Unlike CloudOn, Nivio (which offers free accounts as well as several tiers of paid plans) actually gives you remote access to a real Windows desktop from the iPad. You access that desktop either through your iPad’s browser or with a third-party app such as Wyse Technology’s free PocketCloud Remote Desktop.

However you access that desktop, you can click its nApps icon to gain access to more than 40 Windows programs, ranging from the Office apps to software from Adobe, Google, and others. Most have free trial periods; after that, pricing varies. (For example, Office apps rent for $7.50 per month individually, and $15 a month for the whole suite.)

If you select nDrive, you get Nivio’s built-in file browser, displaying your documents. To upload docs, you can either use the Web interface’s Upload link or an nDrive Mac app; neither is as simple to use as Dropbox or Box.

Nivio provides a clever mouse-like cursor for the iPad screen—you drag it around with your finger, but you can also click on things as if you were using a regular mouse.

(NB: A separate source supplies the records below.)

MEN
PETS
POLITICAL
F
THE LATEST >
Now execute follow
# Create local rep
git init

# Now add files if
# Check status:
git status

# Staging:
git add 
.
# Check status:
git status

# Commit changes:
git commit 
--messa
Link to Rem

That cursor also provides some handy Windows keyboard shortcuts.

In testing, I found that Nivio suffered from the same screen lag that afflicts many remote-desktop apps: I’d click on something and then have to wait a couple seconds (or more) for my click to take effect.

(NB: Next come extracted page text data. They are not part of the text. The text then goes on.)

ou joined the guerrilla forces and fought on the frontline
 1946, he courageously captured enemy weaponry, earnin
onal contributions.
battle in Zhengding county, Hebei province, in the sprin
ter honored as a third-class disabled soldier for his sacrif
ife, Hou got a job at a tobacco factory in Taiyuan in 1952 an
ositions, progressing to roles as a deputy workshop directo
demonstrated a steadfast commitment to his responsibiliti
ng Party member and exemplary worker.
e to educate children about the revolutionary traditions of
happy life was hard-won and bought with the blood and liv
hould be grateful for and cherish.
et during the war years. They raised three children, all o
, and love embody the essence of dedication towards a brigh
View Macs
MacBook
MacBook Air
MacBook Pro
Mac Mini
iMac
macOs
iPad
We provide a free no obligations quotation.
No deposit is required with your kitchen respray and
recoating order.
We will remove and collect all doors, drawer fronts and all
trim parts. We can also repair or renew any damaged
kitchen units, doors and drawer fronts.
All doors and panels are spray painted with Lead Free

In sum, Nivio has some clever touches—that cursor, for example—but it doesn’t make Mac-to-iPad integration as seamless as it should be.

ONLIVE DESKTOP

Like Nivio, OnLive Desktop (which also like Nivio has both free accounts and paid options) puts an actual Windows desktop on your iPad. But rather than offer you all the apps that Nivio does, OnLive gives you just the main Office apps—Word, Excel, and PowerPoint—plus Adobe Reader and Internet Explorer.

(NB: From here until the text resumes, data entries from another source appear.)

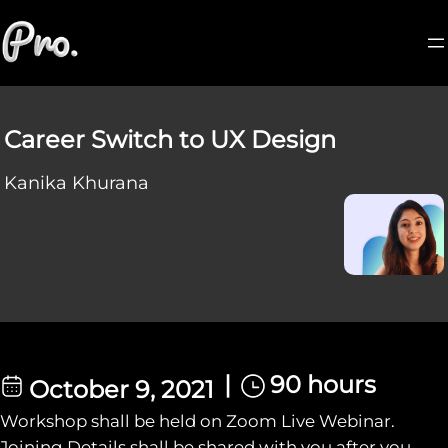
Career Switch to UX Design
Kanika Khurana
|
90 hours
October 9, 2021
Workshop shall be held on Zoom Live Webinar.
Joining Details shall be shared with you after you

As with CloudOn, you can use standard iPad taps to interact with the Windows interface, or use the app’s Windows-optimized pop-up keyboard. Unfortunately, some features don’t work as you might expect; for example, you can’t tab between form fields. Keyboard response is decent but occasionally lags.

As with Nivio, file management is awkward. You have a Windows-standard My Documents folder where you can save files from the Office apps. (You’re given 2GB of space.) You can upload and download files to that folder from another machine via a Web browser. But while OnLive touts its compatibility with Dropbox and Box, it doesn’t integrate that access well: To edit a file stored on Dropbox, you must navigate to it using the OnLive browser, and then either open it in the associated app or save it to your OnLive documents folder. If you open it in an Office app, you have to save it to OnLive; you can’t save it back to Dropbox.

CONCLUSION

For now, CloudOn is the smoothest of the three Windows-on-your-iPad apps. I found it more responsive than OnLive or Nivio, as well as more intuitive; Office feels more like a native iPad app in CloudOn than in either of the other two. Still, if you need to edit Windows Office docs, all three offer viable—if imperfect—solutions.